Heute läuft das Linux-Smart-Client-System zur allgemeinen Zufriedenheit. Nicht eingetreten ist die größte Befürchtung während der Testphase, die zwei Verzeichnis-Server in der Koblenzer Zentrale, IBM-Rechner mit jeweils einer Intel-PIII-CPU und 2 GB RAM, könnten überlastet sein. Die Bandbreite im WAN ist ebenfalls unkritisch. Die Antwortzeiten des Systems sind kürzer als vorher kalkuliert. Kulisch: "Da sind die Endbenutzer natürlich sehr zufrieden."

Im First-Level-Support gehen pro Woche durchschnittlich 100 Anrufe von Endbenutzern ein. "Wir hatten mit viel mehr Anfragen gerechnet", freut sich Kulisch. Auch in der Systemadministration ist der Personalbedarf geringer als erwartet; statt gedachter drei reichen zwei Mitarbeiter für die Linux-Administration. Kulisch: "Linux macht nicht mehr Arbeit. Die Administration ist sehr einfach."

Ein Grund ist die, so Projektleiter Meyer, "sprichwörtliche Linux-Stabilität". Drei größere Updates hat das System inzwischen unbeschadet überstanden. Gelegentliche Fehler von Benutzern und in der Administration haben zu keinen gravierenden Problemen geführt.

Auch das Controlling der Debeka dürfte zufrieden sein. Die kalkulierten Projektkosten wurden um zehn Prozent unterboten. Die verbreitete Ansicht, der Vorteil geringerer Lizenzkosten bei Linux werde später durch höheren Supportaufwand zunichte gemacht, trifft angesichts der hohen Systemstabilität und des entsprechend geringeren Personalbedarfs für Administration und Support nach den bisherigen Erfahrungen nicht zu.

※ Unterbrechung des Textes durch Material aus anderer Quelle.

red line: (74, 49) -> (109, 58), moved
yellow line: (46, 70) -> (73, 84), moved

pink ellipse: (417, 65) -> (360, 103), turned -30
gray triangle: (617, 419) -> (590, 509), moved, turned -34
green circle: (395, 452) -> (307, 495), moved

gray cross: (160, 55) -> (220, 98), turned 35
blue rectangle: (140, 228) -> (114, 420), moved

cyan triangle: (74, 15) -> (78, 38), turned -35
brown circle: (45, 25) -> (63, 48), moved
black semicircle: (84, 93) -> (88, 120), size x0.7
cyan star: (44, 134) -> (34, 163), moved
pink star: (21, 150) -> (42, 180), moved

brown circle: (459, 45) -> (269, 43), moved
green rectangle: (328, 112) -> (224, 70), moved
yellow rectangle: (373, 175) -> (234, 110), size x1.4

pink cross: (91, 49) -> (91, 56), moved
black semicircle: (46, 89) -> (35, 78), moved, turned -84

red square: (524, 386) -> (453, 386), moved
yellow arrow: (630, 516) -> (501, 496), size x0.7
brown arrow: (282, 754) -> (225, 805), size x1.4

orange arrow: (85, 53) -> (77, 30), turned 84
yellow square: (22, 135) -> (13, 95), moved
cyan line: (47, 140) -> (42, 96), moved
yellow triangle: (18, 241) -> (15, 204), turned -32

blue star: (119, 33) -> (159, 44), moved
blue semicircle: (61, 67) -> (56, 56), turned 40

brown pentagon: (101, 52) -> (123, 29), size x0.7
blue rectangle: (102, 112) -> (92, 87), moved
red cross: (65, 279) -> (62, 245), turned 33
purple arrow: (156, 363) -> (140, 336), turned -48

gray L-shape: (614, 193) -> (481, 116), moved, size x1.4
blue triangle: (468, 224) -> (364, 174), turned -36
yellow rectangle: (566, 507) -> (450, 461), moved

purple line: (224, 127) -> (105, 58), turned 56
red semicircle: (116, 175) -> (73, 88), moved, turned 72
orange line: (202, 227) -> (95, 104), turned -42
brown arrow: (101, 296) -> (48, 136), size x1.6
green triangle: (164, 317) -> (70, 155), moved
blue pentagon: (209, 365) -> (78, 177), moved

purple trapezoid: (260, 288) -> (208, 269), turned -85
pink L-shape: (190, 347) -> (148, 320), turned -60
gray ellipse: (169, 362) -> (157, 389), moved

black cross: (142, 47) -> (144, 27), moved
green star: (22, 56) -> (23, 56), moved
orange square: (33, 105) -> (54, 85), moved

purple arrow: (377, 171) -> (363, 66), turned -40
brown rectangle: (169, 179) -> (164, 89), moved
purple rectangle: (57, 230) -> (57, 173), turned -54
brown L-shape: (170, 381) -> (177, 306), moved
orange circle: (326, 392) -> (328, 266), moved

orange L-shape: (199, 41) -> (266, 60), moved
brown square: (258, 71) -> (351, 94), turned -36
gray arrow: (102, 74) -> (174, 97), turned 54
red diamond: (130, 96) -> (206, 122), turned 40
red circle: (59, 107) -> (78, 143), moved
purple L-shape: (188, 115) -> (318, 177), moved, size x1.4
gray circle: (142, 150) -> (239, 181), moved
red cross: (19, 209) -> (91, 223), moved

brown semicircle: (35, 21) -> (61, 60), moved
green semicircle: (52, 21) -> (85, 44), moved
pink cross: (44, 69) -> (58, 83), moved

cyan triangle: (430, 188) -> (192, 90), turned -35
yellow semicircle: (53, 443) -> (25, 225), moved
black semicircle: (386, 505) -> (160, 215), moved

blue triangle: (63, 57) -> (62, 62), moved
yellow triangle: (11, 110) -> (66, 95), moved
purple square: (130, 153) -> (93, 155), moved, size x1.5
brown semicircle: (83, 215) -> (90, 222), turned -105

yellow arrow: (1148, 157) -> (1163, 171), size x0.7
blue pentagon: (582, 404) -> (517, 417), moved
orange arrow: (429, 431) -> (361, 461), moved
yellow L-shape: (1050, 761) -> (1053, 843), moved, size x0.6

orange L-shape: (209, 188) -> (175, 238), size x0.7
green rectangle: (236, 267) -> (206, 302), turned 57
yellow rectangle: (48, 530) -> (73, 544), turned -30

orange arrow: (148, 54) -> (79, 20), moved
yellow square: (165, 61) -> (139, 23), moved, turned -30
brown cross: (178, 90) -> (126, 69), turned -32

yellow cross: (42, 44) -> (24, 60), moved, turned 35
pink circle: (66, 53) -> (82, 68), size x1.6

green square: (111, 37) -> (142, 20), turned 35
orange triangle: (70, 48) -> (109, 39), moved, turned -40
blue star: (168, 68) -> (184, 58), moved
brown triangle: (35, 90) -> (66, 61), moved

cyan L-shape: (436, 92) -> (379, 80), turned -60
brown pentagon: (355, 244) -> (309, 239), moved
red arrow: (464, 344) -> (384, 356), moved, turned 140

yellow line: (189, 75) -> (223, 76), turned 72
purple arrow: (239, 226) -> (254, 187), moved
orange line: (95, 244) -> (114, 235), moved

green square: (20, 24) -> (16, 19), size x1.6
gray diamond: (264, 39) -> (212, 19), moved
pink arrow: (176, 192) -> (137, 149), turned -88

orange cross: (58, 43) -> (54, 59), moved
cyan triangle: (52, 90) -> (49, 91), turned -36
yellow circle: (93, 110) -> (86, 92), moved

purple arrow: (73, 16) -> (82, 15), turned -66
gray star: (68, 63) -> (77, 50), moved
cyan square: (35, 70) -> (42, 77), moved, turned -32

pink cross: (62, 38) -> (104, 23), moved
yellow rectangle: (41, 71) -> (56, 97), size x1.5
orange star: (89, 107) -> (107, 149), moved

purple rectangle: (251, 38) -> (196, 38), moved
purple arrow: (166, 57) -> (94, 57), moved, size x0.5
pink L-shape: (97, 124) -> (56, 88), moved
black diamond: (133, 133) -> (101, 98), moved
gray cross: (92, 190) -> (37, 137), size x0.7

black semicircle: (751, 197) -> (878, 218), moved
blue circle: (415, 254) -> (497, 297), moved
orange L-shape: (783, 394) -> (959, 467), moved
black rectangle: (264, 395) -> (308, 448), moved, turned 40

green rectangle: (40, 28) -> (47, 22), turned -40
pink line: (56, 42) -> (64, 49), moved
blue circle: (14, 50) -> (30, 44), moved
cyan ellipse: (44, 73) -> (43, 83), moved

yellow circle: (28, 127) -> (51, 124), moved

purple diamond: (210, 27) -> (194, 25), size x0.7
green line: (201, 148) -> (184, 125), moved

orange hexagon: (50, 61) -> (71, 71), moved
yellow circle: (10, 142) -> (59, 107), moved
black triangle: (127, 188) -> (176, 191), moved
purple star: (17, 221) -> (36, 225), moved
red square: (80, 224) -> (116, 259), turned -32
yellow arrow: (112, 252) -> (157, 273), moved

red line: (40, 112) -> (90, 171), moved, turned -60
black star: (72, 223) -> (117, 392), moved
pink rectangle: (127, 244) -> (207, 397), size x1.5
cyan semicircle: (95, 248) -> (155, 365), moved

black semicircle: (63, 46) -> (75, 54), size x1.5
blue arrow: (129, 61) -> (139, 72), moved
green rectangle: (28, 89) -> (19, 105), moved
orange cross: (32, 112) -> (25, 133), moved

"Das Linux-Projekt war ein voller Erfolg", resümiert Meyer. Die Ziele waren nicht überzogen, weil nur eine begrenzte Zahl von Anwendungen auf ein Web-basiertes Konzept umzusetzen war. "Da hat sich Linux bewährt." Diese Erkenntnis findet ihren Niederschlag. Bei der Debeka läuft ein Projekt zum Aufbau eines Intranet - Linux-basierend.

Die DebekaDie Debeka-Gruppe ist längst nicht mehr eine Krankenkasse für Beamte, als die sie 1905 gegründet wurde. Sie besteht heute aus vier Unternehmen, deren Namen das breite Angebot widerspiegeln: Krankenversicherungsverein a.G., Lebensversicherungsverein a.G., Allgemeine Versicherung AG und Bausparkasse AG. Letztere ist inzwischen der finanzstärkste Teil der Gruppe.

Der Koblenzer Konzern hat im Geschäftsjahr 2000 aus Beiträgen 11,5 Milliarden Mark eingenommen. Die Bilanzsumme betrug knapp 60 Milliarden Mark, ein Plus von 12,3 Prozent gegenüber dem Vorjahr. Im Versicherungsbereich beträgt die Verwaltungskostenquote 1,7 Prozent. Die Gruppe beschäftigt im Innen- und Außendienst rund 12000 Mitarbeiter.